* EXERCISE DETAILS *
Give back exactly the lines from the one that holds "photoshop ถาวร" through the final line of the data; omit the pictures and add nothing.

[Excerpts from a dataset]
§ §

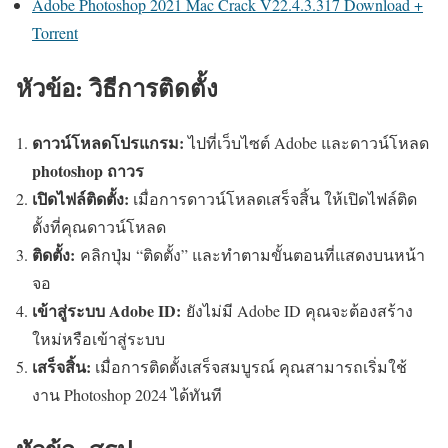
Adobe Photoshop 2021 Mac Crack V22.4.3.317 Download +
Torrent
หัวข้อ: วิธีการติดตั้ง
ดาวน์โหลดโปรแกรม:
ไปที่เว็บไซต์ Adobe และดาวน์โหลด
photoshop ถาวร
เปิดไฟล์ติดตั้ง:
เมื่อการดาวน์โหลดเสร็จสิ้น ให้เปิดไฟล์ติด
ตั้งที่คุณดาวน์โหลด
ติดตั้ง:
คลิกปุ่ม “ติดตั้ง” และทำตามขั้นตอนที่แสดงบนหน้า
จอ
เข้าสู่ระบบ Adobe ID:
ยังไม่มี Adobe ID คุณจะต้องสร้าง
ใหม่หรือเข้าสู่ระบบ
เสร็จสิ้น:
เมื่อการติดตั้งเสร็จสมบูรณ์ คุณสามารถเริ่มใช้
งาน Photoshop 2024 ได้ทันที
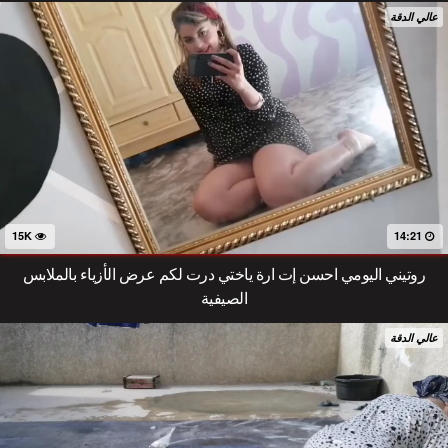
عالي الدقة
15K
14:21
روتيني اليومي احسن إت ارة ياختي درت لكم عرض الأزياء بالملابس
الصيفية
عالي الدقة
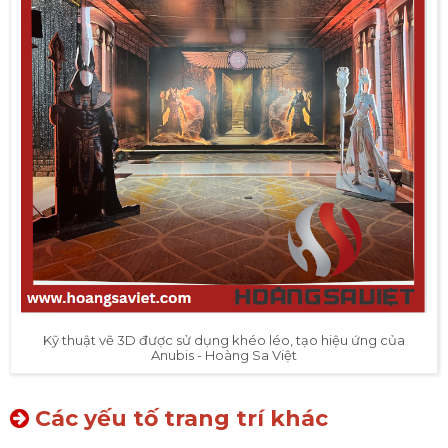
Kỹ thuật vẽ 3D được sử dụng khéo léo, tạo hiệu ứng của
Anubis - Hoàng Sa Việt
Các yếu tố trang trí khác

§ §

* TASK OUTPUT *
photoshop ถาวร
เปิดไฟล์ติดตั้ง:
เมื่อการดาวน์โหลดเสร็จสิ้น ให้เปิดไฟล์ติด
ตั้งที่คุณดาวน์โหลด
ติดตั้ง:
คลิกปุ่ม “ติดตั้ง” และทำตามขั้นตอนที่แสดงบนหน้า
จอ
เข้าสู่ระบบ Adobe ID:
ยังไม่มี Adobe ID คุณจะต้องสร้าง
ใหม่หรือเข้าสู่ระบบ
เสร็จสิ้น:
เมื่อการติดตั้งเสร็จสมบูรณ์ คุณสามารถเริ่มใช้
งาน Photoshop 2024 ได้ทันที
عالي الدقة
15K
14:21
روتيني اليومي احسن إت ارة ياختي درت لكم عرض الأزياء بالملابس
الصيفية
عالي الدقة
Kỹ thuật vẽ 3D được sử dụng khéo léo, tạo hiệu ứng của
Anubis - Hoàng Sa Việt
Các yếu tố trang trí khác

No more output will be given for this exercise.